Enron Mail

From:clayton.vernon@enron.com
To:vince.kaminski@enron.com, vasant.shanbhogue@enron.com
Subject:
Cc:
Bcc:
Date:Thu, 16 Dec 1999 05:59:00 -0800 (PST)

Vince and Vasant:

Here is a brief summary of my meeting with Chris Germany, Capacity Trader at
the East Desk, related to gas transmission:

Typically, pipelines lease capacity billed on a monthly basis. An example
might be the pipeline between South Texas and Brooklyn, where you might pay
$12.00 per month per 10,000 decatherms of capacity ($0.40 per day), a fixed
payment.
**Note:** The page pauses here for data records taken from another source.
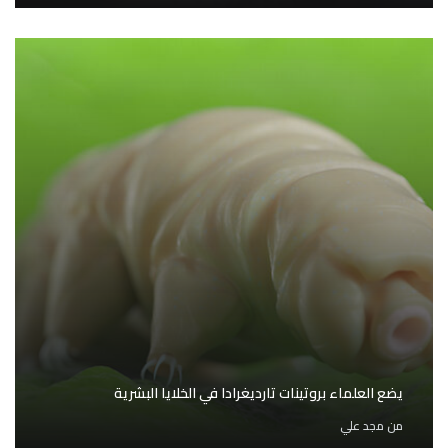
يضع العلماء بروتينات تارديغرادا في الخلايا البشرية
من
مجد علي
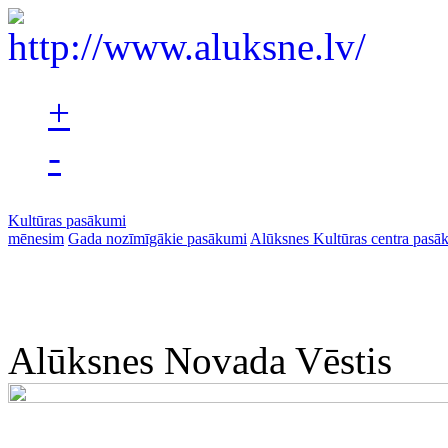
+
-
Kultūras pasākumi
mēnesim
Gada nozīmīgākie pasākumi
Alūksnes Kultūras centra pasā
Alūksnes Novada Vēstis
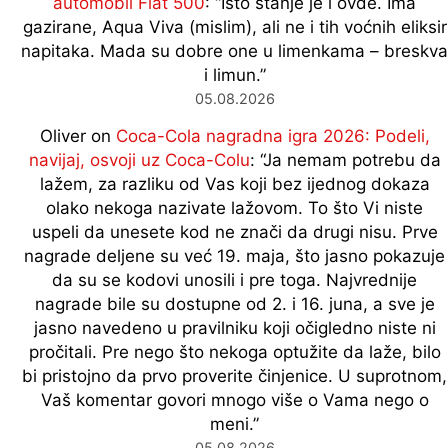
automobil Fiat 500
: “
Isto stanje je i ovde. Ima
gazirane, Aqua Viva (mislim), ali ne i tih voćnih eliksir
napitaka. Mada su dobre one u limenkama – breskva
i limun.
”
05.08.2026
Oliver
on
Coca-Cola nagradna igra 2026: Podeli,
navijaj, osvoji uz Coca-Colu
: “
Ja nemam potrebu da
lažem, za razliku od Vas koji bez ijednog dokaza
olako nekoga nazivate lažovom. To što Vi niste
uspeli da unesete kod ne znači da drugi nisu. Prve
nagrade deljene su već 19. maja, što jasno pokazuje
da su se kodovi unosili i pre toga. Najvrednije
nagrade bile su dostupne od 2. i 16. juna, a sve je
jasno navedeno u pravilniku koji očigledno niste ni
pročitali. Pre nego što nekoga optužite da laže, bilo
bi pristojno da prvo proverite činjenice. U suprotnom,
Vaš komentar govori mnogo više o Vama nego o
meni.
”
05.08.2026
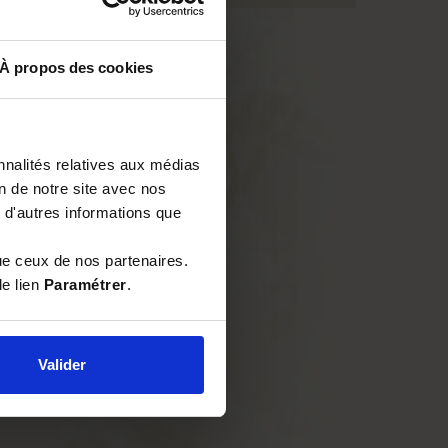
À propos des cookies
nnalités relatives aux médias
on de notre site avec nos
 d'autres informations que
ue ceux de nos partenaires.
le lien
Paramétrer
.
Valider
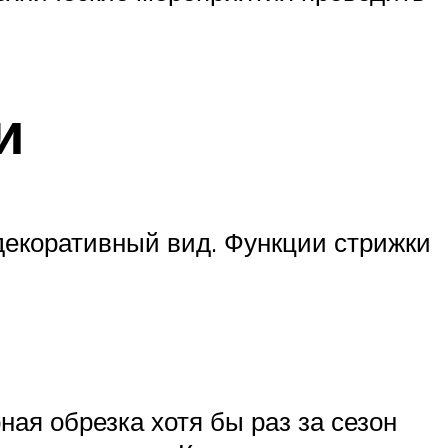
и
 декоративный вид. Функции стрижки
ая обрезка хотя бы раз за сезон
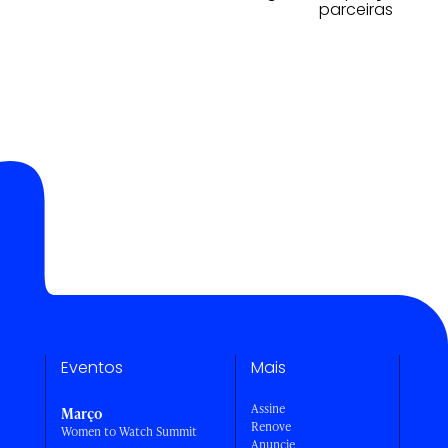
parceiras
Eventos
Mais
Assine
Março
Renove
Women to Watch Summit
Anuncie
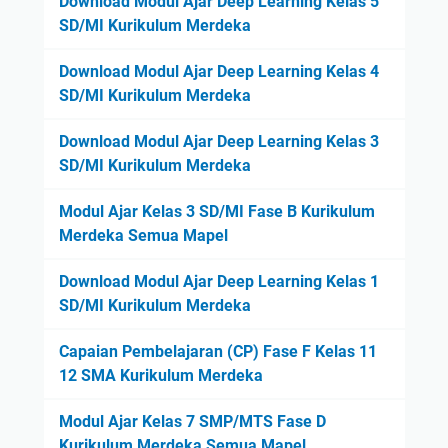
Download Modul Ajar Deep Learning Kelas 5
SD/MI Kurikulum Merdeka
Download Modul Ajar Deep Learning Kelas 4
SD/MI Kurikulum Merdeka
Download Modul Ajar Deep Learning Kelas 3
SD/MI Kurikulum Merdeka
Modul Ajar Kelas 3 SD/MI Fase B Kurikulum
Merdeka Semua Mapel
Download Modul Ajar Deep Learning Kelas 1
SD/MI Kurikulum Merdeka
Capaian Pembelajaran (CP) Fase F Kelas 11
12 SMA Kurikulum Merdeka
Modul Ajar Kelas 7 SMP/MTS Fase D
Kurikulum Merdeka Semua Mapel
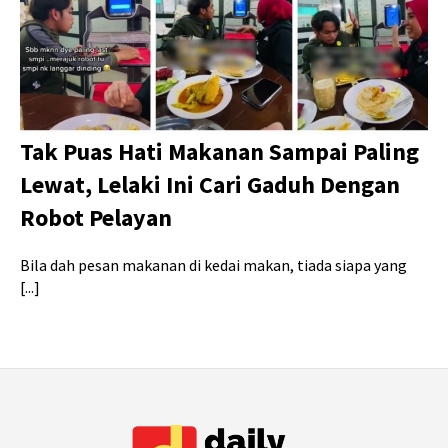
Tak Puas Hati Makanan Sampai Paling
Lewat, Lelaki Ini Cari Gaduh Dengan
Robot Pelayan
Bila dah pesan makanan di kedai makan, tiada siapa yang
[...]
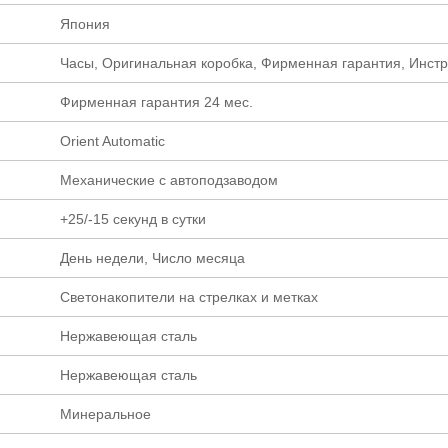
Япония
Часы, Оригинальная коробка, Фирменная гарантия, Инст
Фирменная гарантия 24 мес.
Orient Automatic
Механические с автоподзаводом
+25/-15 секунд в сутки
День недели, Число месяца
Светонакопители на стрелках и метках
Нержавеющая сталь
Нержавеющая сталь
Минеральное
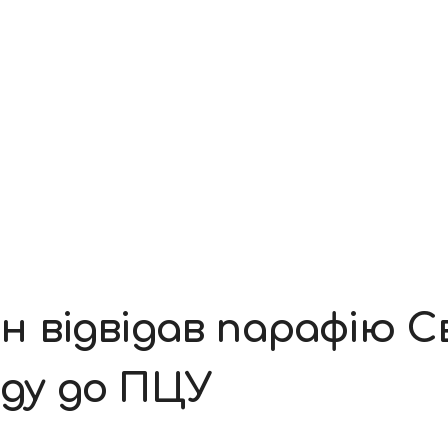
відвідав парафію Св
оду до ПЦУ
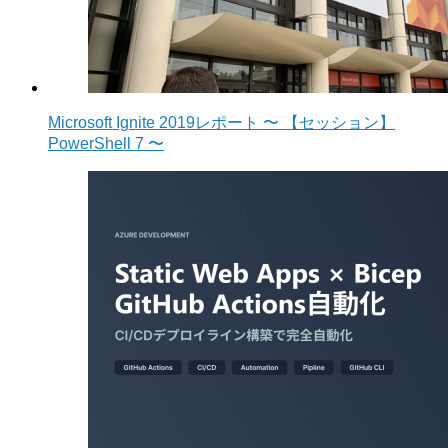
Microsoft Ignite 2019レポート 〜 【セッション】
PowerShell 7 〜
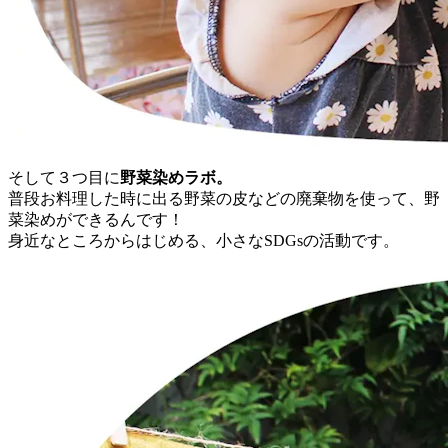
そして３つ目に
野菜染めラボ。
普段お料理した時に出る野菜の皮などの廃棄物を使って、野
菜染めができるんです！
身近なところからはじめる、小さなSDGsの活動です。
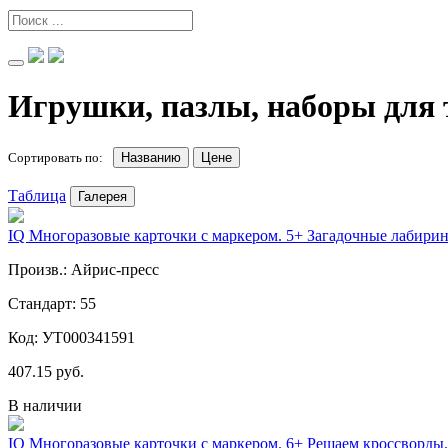
Игрушки, пазлы, наборы для 
Сортировать по:
Названию
Цене
Таблица
Галерея
IQ Многоразовые карточки с маркером. 5+ Загадочные лабири
Произв.: Айрис-пресс
Стандарт: 55
Код: УТ000341591
407.15 руб.
В наличии
IQ Многоразовые карточки с маркером. 6+ Решаем кроссворды.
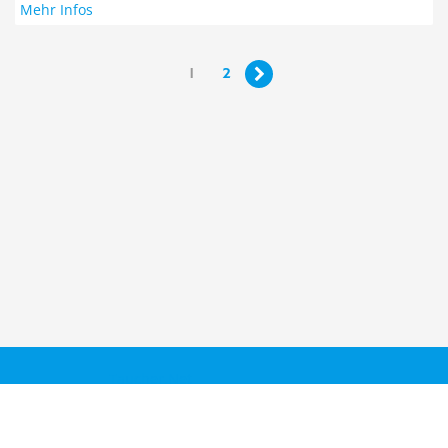
Mehr Infos
1
2

Taucher.Net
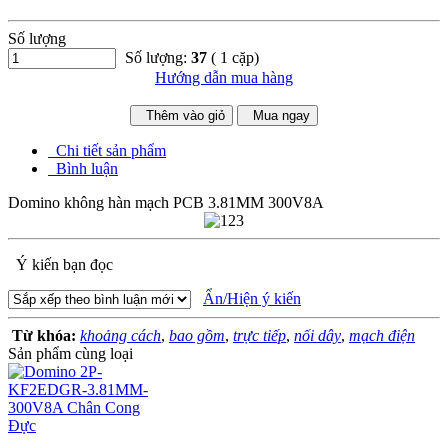
Số lượng
Số lượng:
37
( 1 cặp)
Hướng dẫn mua hàng
Thêm vào giỏ
Mua ngay
Chi tiết sản phẩm
Bình luận
Domino không hàn mạch PCB 3.81MM 300V8A
Ý kiến bạn đọc
Ẩn/Hiện ý kiến
Từ khóa:
khoảng cách
,
bao gồm
,
trực tiếp
,
nối dây
,
mạch điện
Sản phẩm cùng loại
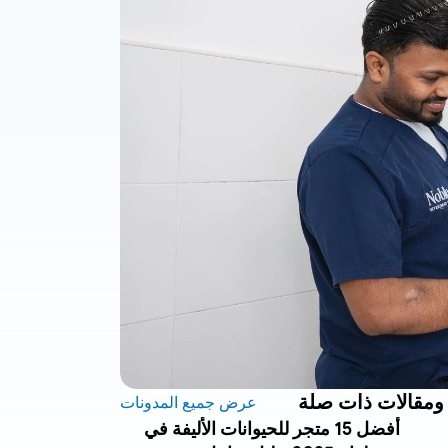
ومقالات ذات صلة
عرض جميع المدونات
أفضل 15 متجر للحيوانات الأليفة في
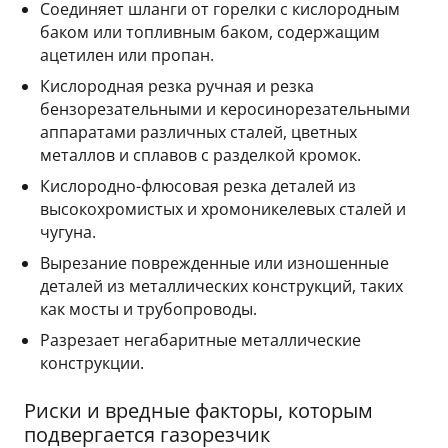
Соединяет шланги от горелки с кислородным
баком или топливным баком, содержащим
ацетилен или пропан.
Кислородная резка ручная и резка
бензорезательными и керосинорезательными
аппаратами различных сталей, цветных
металлов и сплавов с разделкой кромок.
Кислородно-флюсовая резка деталей из
высокохромистых и хромоникелевых сталей и
чугуна.
Вырезание поврежденные или изношенные
деталей из металлических конструкций, таких
как мосты и трубопроводы.
Разрезает негабаритные металлические
конструкции.
Риски и вредные факторы, которым
подвергается газорезчик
Variable charges are 6% for fuel costs ("shrinkage") and 6.5% for
overhead expenses. A gas trader might call South Texas and be quoted a
delivery price tomorrow of NYMEX - $0.10 ("basis"), and might call Brooklyn
and be quoted a delivered price of NYMEX + $0.25 . The trader's spread is
$0.35, and variable costs of transmission are $0.125, so the trader would
offer the leaseholder of capacity up to $0.225 for firm capacity tomorrow.
As for the distinction betweem firm and interruptible, the leaseholders have
an excellent knowledge of the firm-equivalent of interruptible capacity.
Also, many pipelines don't discount firm capacity from the tariff maximum
("it's not worth their time to haggle") (There is a further issue of
"secondary markets" not important to the model yet). For South Texas and
Brooklyn, there are several different routes the gas can physically take
(pipelines of Enron, Texas Eastern, etc). And, once the trade is in the
system traders can cover the (Enron) positions on each end of the pipeline,
in so doing freeing up the capacity for other contracts.